Такой, значит, по-научному говоря, имидж… Акопов сфотографировал русского взглядом и залег на верхнюю полку. До места назначения оставалось часов шесть, и за это время надо придумать, как избавиться от гебешников.
Если они сами вышли на Акопова, то их пора уважать. А если группу подставили? Вполне могло случиться, что задание Акопова являлось маскировкой другой, более масштабной, акции. Пока ГБ будет пасти Акопова, кто-то без помех отработает свое.
С другой стороны, думал Акопов, крайне нерационально использовать его группу в качестве подсадной утки. Специалистов, подобных Акопову, в Управлении лелеют и холят. Да и любого просто так не сдают. Значит, протечка наверху? Такого Акопов не помнил… Но если учесть невероятный бардак, творящийся вокруг, бардак, который не обошел и Управление… Все может быть. Но Акопов привык выполнять задания, сроду хлеб не ел даром. Значит, задание – вот что основное. Как там советовал Рахмат: души сомнения? Задушим, будьте благонадежны. А потом разберемся, откуда протекло.
Он сразу успокоился, едва принял решение. Совсем стемнело. Редкие далекие огни мелькали в окне. Цыганята угомонились. Глава семейства похрапывал на нижней полке, разметавшись от жары. Лишь цыганка, пристроившись напротив мужа, отгоняла от его лица вездесущих мух пестрым платком.
Акопов спрыгнул в проход, покачался и побрел в тамбур. Русский встрепенулся и проводил его взглядом. Трехгранным ключом Акопов закрыл дверь на переходную площадку в соседний вагон, а наружную, наоборот, открыл.

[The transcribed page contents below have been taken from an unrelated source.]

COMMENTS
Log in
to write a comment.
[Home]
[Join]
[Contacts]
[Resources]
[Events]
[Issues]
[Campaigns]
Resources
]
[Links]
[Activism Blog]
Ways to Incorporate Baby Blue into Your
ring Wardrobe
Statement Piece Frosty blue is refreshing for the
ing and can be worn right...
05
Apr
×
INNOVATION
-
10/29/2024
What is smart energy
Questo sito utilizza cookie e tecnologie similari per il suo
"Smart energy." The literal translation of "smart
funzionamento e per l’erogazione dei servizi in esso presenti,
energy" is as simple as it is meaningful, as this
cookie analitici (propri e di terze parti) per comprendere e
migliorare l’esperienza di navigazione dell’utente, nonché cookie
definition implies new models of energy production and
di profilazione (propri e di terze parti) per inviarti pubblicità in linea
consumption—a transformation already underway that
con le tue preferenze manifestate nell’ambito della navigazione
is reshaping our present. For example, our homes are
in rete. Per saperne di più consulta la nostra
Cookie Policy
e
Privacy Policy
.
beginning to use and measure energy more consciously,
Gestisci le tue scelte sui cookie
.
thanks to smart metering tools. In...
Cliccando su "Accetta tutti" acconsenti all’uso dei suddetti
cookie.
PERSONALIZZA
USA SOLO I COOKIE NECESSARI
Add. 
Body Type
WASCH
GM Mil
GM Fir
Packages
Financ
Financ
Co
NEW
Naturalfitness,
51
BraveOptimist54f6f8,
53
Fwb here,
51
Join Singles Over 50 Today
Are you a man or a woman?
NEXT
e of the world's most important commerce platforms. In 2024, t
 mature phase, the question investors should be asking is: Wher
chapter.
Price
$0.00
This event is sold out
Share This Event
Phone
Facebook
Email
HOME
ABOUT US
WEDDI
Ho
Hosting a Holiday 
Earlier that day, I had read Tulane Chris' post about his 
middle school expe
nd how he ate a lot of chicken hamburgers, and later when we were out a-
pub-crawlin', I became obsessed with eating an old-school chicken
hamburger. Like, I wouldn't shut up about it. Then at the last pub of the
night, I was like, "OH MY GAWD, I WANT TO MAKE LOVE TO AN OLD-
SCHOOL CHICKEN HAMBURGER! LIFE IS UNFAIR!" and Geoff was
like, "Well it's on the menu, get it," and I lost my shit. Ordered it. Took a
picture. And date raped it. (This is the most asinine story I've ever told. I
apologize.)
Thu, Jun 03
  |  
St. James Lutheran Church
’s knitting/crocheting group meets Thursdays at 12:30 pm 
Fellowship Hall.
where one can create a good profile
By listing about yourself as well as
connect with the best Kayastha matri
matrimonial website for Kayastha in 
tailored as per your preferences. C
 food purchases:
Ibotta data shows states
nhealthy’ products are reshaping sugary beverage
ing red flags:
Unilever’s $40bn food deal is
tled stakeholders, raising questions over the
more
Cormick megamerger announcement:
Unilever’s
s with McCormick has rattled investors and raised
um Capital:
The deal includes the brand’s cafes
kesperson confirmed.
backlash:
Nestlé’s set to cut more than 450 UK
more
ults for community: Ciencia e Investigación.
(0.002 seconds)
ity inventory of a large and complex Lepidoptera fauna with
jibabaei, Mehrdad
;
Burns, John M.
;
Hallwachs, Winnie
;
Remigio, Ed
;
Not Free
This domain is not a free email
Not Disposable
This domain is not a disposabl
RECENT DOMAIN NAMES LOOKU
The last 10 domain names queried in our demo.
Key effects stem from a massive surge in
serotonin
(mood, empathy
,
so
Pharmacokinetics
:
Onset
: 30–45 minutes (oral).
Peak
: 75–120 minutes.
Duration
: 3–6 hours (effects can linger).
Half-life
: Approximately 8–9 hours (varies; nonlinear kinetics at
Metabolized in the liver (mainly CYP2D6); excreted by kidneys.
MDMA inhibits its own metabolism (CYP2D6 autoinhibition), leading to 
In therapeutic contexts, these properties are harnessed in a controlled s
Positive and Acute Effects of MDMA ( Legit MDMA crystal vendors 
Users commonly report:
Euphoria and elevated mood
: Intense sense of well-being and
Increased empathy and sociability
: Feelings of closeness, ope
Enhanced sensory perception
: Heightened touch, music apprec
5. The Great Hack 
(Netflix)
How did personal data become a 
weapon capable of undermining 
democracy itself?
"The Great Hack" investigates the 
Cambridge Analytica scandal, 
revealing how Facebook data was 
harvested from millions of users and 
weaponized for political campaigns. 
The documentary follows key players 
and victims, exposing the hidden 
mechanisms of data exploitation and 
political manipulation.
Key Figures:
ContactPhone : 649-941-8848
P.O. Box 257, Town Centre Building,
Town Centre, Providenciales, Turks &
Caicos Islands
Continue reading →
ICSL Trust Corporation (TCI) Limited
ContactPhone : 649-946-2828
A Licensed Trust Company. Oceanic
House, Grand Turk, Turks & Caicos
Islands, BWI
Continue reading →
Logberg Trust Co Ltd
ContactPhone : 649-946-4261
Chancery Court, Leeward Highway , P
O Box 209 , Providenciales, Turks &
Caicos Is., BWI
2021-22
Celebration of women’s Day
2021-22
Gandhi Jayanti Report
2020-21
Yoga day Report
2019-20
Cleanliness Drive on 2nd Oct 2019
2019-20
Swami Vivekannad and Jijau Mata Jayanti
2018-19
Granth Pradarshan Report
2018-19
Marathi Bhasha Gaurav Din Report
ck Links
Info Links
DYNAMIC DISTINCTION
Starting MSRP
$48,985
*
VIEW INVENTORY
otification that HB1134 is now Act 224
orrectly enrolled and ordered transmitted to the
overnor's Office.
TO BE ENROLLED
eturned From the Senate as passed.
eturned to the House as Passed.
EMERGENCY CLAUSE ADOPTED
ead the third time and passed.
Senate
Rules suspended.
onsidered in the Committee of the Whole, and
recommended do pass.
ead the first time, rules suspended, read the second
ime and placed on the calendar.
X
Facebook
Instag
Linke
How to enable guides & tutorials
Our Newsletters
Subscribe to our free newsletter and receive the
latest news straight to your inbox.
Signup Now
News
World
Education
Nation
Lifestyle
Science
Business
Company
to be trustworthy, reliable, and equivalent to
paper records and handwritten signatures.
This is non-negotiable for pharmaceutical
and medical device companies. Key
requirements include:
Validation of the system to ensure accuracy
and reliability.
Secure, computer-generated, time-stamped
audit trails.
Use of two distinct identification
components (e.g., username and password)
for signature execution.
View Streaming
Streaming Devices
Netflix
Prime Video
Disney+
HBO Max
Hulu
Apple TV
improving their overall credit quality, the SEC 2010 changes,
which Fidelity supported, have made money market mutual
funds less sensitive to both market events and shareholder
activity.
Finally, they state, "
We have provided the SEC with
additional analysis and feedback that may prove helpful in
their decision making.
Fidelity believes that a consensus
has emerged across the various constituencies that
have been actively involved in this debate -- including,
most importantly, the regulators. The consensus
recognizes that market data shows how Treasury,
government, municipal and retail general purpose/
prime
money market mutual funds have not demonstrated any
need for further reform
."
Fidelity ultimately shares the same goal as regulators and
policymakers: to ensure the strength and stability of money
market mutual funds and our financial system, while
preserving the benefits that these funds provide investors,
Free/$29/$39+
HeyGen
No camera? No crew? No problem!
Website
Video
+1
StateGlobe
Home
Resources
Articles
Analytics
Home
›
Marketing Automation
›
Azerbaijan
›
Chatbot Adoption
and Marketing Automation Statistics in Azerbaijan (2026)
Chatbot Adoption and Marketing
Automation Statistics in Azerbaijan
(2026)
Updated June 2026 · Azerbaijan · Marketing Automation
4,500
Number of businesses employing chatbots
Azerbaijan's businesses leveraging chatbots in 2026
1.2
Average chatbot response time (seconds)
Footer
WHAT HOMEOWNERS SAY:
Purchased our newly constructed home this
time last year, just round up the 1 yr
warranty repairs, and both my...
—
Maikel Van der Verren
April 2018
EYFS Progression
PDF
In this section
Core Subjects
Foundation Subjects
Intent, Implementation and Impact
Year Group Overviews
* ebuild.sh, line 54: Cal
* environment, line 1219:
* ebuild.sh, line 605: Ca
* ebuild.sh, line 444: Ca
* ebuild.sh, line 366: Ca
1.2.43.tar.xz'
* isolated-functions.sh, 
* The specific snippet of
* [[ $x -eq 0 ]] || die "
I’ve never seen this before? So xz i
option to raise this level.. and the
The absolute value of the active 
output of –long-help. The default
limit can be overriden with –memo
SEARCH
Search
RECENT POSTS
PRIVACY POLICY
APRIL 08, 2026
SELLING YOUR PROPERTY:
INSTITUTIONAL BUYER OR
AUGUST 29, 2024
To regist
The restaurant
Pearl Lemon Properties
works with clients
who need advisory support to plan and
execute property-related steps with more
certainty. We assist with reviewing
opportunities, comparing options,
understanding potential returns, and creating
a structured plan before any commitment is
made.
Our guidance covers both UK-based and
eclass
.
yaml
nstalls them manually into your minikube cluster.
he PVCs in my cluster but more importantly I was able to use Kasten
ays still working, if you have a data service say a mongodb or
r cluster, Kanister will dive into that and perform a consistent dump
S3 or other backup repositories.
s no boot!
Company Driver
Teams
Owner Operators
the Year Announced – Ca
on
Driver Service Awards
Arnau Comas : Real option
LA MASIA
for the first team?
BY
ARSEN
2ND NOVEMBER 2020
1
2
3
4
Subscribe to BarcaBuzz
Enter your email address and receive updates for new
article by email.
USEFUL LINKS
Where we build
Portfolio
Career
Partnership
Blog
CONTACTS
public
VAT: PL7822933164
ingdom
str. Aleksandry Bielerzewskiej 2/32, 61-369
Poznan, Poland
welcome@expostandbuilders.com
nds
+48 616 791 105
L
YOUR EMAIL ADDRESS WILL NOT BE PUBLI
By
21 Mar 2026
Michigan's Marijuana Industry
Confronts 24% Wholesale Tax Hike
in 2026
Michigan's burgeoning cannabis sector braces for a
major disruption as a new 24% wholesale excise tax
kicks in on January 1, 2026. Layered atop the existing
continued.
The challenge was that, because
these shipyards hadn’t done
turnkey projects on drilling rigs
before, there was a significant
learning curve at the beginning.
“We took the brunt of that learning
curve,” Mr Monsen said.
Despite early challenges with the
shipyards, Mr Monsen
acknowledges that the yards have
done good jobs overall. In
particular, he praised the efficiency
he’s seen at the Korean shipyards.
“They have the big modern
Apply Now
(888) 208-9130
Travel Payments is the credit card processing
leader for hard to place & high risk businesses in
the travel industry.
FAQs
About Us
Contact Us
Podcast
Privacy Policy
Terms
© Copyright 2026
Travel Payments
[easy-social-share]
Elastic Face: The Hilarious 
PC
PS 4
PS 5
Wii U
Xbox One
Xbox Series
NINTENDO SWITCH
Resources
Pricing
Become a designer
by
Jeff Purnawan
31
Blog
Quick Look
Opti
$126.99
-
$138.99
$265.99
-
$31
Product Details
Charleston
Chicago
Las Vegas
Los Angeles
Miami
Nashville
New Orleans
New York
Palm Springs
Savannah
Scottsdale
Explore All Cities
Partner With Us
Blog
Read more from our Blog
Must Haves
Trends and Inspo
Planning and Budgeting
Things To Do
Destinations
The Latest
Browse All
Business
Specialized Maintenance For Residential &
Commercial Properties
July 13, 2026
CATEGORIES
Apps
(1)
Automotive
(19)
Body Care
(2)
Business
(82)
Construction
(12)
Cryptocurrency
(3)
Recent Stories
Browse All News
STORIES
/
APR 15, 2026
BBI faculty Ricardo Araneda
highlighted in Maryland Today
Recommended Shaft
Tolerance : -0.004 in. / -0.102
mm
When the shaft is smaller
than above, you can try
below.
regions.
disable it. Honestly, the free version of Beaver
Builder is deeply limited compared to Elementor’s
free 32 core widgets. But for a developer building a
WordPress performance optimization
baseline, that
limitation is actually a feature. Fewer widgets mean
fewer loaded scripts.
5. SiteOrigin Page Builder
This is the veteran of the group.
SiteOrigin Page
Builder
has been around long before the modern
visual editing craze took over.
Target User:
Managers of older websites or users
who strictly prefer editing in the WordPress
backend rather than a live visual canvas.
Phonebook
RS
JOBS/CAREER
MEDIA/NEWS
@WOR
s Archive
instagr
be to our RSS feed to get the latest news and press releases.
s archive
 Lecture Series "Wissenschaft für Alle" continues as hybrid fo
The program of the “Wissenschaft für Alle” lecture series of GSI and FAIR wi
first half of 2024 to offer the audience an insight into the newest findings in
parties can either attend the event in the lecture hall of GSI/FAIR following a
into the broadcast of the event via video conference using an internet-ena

Когда он вернулся, пьяная дурацкая улыбка застыла на его лице. Хватаясь за чьи-то ноги, опираясь на полки, он поковылял вперед, пока не добрался до двадцать шестого места. Икнул и наступил на ногу молодому человеку в светлом костюме.
– Извините, пожалуйста, – пробормотал.
У молодого человека в глазах мелькнуло изумление.
– Ничего, – поморщился он. – Бывает…
– Нечаянно! – с пьяным упорством сказал Акопов. – Просто качает.
Завертевшись, он рухнул на колени молодому человеку.
– Нечаянно, – повторил Акопов и убрался в проход.
Пистолет гебешника уже лежал в его кармане. Все так же улыбаясь и мурлыча под нос «Тановар», он дошел, до русского, коротавшего время над газетой с грудой костей и корок. Акопов снова не вписался в проход. Объедки посыпались на пол.
– Ты что делаешь? – зашипел русский.
– Да я тебя… – с пьяной обидой сказал Акопов и на плохом русском кратко изложил перспективу дальнейших отношений.